Of course he’s talking nonsense, and I’ll tell you why. For a start, a whole unit at the Department for Trade and Industry depends on us for its livelihood. Every year, scores of civil servants monitor the casualties caused by DIY. The findings are passed to the minister, who then has the opportunity to issue a warning. Two years ago, it was the turn of the then consumer minister Melanie Johnson who said 20,000 injuries are sustained over the Easter bank holiday alone.

“Doing jobs around the house can be fun and saves money,” she said, in that listen-with-mother tone that makes you want to reach for the nearest claw hammer, “but before you start you need to weigh it up and decide whether it is something you can manage yourself or whether you need to call in the experts.”

The experts? Don’t make me laugh. Miss Johnson talked out of her hat. Did she not realise that “experts” are not the answer to DIY? They are its cause.

What we’re dealing with is not a matter of MDF shelves or mock-Edwardian polystyrene coving, it is class war, cold and brutal. The reason why we bourgeoisie take up our Black & Decker hammer drills and pummel hell out of our homes is because it gives us the small pleasure of depriving the “experts” of their ill- gotten gains.

Consider: you have a leaking tap or a rotten skirting board, and you summon help from the Yellow Pages. What happens? Days later, if you’re lucky, the expert fetches up. Chances are he is below average height and chronically obese. He has a shaven head, a ring in his ear, and tattoos. He has a weak bladder (the first thing he wants to do is use the lavatory) and fewer brain cells than advertised. Once his portable radio is turned up to maximum, he starts work. At length he departs, leaving behind a mess of plaster, nails, crisp wrappers and Coke cans that will take you a day to clear up.
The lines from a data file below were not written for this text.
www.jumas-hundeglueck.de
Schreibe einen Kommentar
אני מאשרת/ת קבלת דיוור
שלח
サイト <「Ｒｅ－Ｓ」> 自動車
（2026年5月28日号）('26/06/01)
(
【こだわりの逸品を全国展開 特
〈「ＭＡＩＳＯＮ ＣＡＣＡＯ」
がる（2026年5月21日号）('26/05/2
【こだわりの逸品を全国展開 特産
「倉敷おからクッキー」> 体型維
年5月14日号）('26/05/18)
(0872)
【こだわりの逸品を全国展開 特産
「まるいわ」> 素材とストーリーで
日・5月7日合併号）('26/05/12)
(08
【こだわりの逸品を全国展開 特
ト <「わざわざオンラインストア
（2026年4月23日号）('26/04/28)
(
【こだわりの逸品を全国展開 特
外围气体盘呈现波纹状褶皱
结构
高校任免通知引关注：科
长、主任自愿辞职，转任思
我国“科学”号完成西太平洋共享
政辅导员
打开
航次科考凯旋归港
For this he will expect to be paid a daily rate of at least &£300 in cash. And when you’re finally rid of the wretch, you discover that, sure enough, he has botched the job. The tap still leaks, the replacement skirting falls away.
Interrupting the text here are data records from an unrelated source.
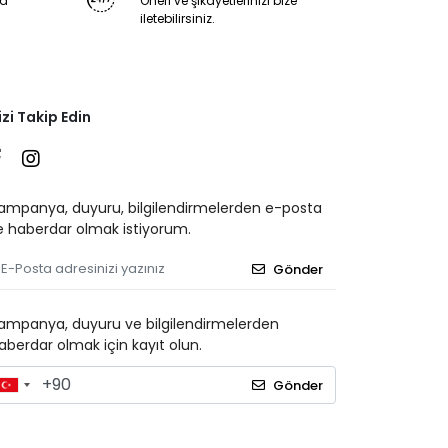
ya
Öneri ve şikayetlerinizi bize
iletebilirsiniz.
izi Takip Edin
ampanya, duyuru, bilgilendirmelerden e-posta
le haberdar olmak istiyorum.
Gönder
ampanya, duyuru ve bilgilendirmelerden
aberdar olmak için kayıt olun.
Gönder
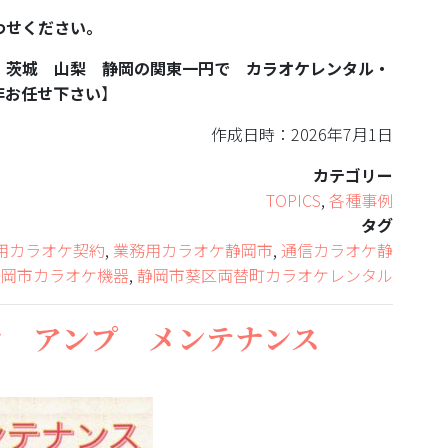
わせください。
 茨城 山梨 静岡の関東一円で カラオケレンタル・
非お任せ下さい
】
作成日時：2026年7月1日
カテゴリー
TOPICS
,
各種事例
タグ
用カラオケ契約
,
業務用カラオケ静岡市
,
通信カラオケ静
静岡市カラオケ機器
,
静岡市葵区両替町カラオケレンタル
ケ アンプ メンテナンス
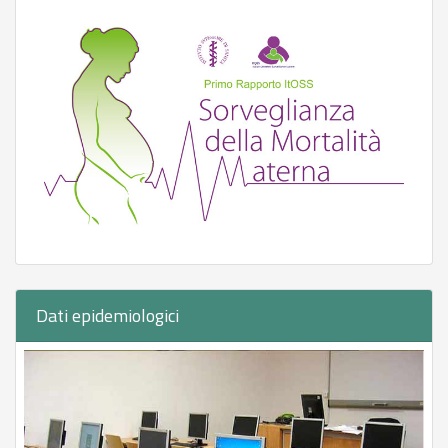
Dati epidemiologici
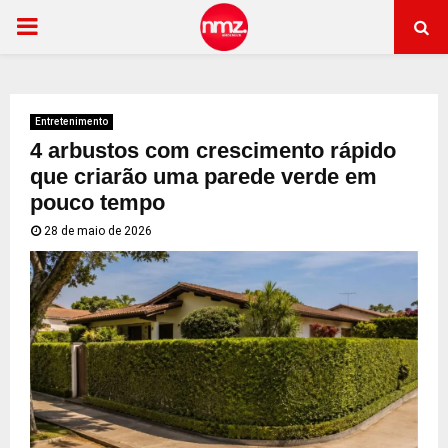
PRIMARY
MENU
Entretenimento
4 arbustos com crescimento rápido
que criarão uma parede verde em
pouco tempo
28 de maio de 2026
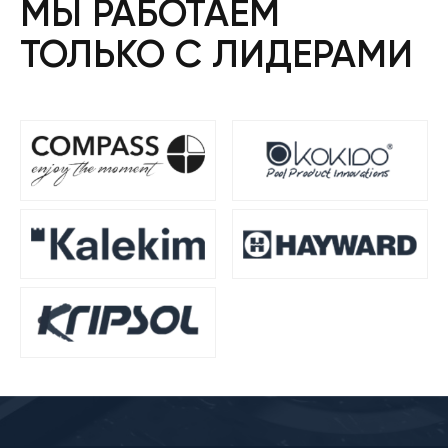
МЫ РАБОТАЕМ
ТОЛЬКО С ЛИДЕРАМИ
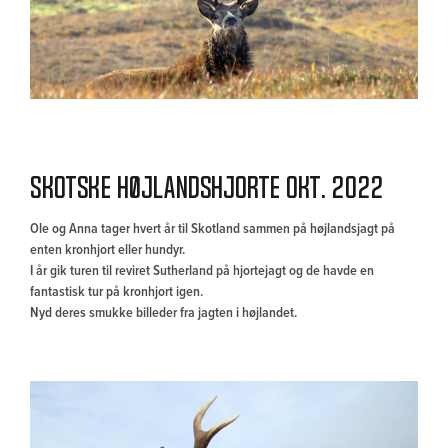
Skotske højlandshjorte okt. 2022
Ole og Anna tager hvert år til Skotland sammen på højlandsjagt på
enten kronhjort eller hundyr.
I år gik turen til reviret Sutherland på hjortejagt og de havde en
fantastisk tur på kronhjort igen.
Nyd deres smukke billeder fra jagten i højlandet.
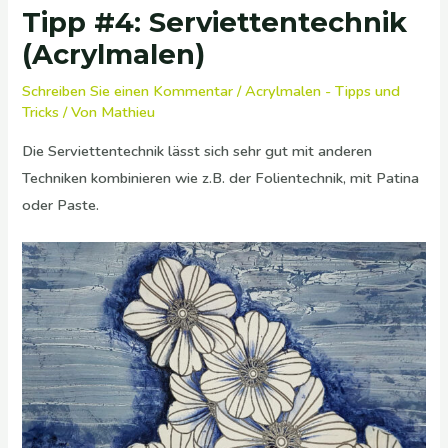
Tipp #4: Serviettentechnik
(Acrylmalen)
Schreiben Sie einen Kommentar
/
Acrylmalen - Tipps und
Tricks
/ Von
Mathieu
Die
Serviettentechnik
lässt sich sehr gut mit anderen
Techniken kombinieren wie z.B. der Folientechnik, mit Patina
oder Paste.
If you’re very unlucky, worse is to come. To recover from the ordeal of having had men in, you raid what little is left of your savings and jet off for some winter sunshine. And, as you stretch out on that Caribbean beach and squint into the sun glinting on an azure sea, you sit up with a start. You know that voice! You recognise those glottal stops, that incessant sniff. Yes, stretched out next to you, his distended belly dappled in the shade of a palm frond, is the expert. Truly there is no escape.

The cowboys, botchers and blackguards of Essex are luxuriating in a golden age. With no known skills, they flourish and prosper, living the life that the middle class once thought was theirs alone and by right. Is it any wonder that we would rather do it ourselves than be done by someone else?